• **WHAT THE EXERCISE ASKS**:
Among the lines below, a stretch begins at the one with "Pierre KUHN" and ends at the one with "Informatique, Dévelop". Repeat that stretch exactly, ends included.

• **EXERCISE MATERIALS**:
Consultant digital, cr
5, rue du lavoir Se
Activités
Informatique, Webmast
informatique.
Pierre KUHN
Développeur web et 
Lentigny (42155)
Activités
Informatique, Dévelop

---

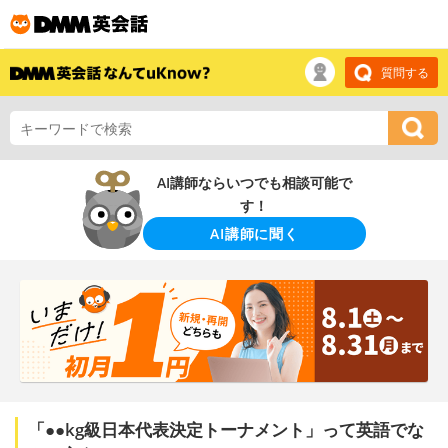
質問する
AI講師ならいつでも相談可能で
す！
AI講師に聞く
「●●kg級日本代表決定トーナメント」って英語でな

---

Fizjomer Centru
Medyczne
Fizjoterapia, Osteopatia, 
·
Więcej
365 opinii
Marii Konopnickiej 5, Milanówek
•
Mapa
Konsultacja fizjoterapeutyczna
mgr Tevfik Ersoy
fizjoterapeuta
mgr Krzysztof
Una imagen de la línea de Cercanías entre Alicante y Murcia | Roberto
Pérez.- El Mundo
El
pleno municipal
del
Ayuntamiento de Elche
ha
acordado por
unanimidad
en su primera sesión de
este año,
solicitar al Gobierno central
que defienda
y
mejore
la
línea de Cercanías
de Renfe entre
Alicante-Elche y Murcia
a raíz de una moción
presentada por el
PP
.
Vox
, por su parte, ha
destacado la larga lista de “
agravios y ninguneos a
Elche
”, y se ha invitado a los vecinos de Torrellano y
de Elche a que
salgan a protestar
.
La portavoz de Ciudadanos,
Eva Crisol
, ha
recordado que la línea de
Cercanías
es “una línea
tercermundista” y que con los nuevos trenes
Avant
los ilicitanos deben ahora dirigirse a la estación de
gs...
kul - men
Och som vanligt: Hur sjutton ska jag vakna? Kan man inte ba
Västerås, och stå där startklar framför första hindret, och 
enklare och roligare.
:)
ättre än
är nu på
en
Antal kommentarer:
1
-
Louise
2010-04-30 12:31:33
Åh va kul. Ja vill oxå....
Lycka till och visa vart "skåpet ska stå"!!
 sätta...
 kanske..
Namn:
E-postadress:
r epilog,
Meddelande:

• **RESULT BELOW**:
Pierre KUHN
Développeur web et 
Lentigny (42155)
Activités
Informatique, Dévelop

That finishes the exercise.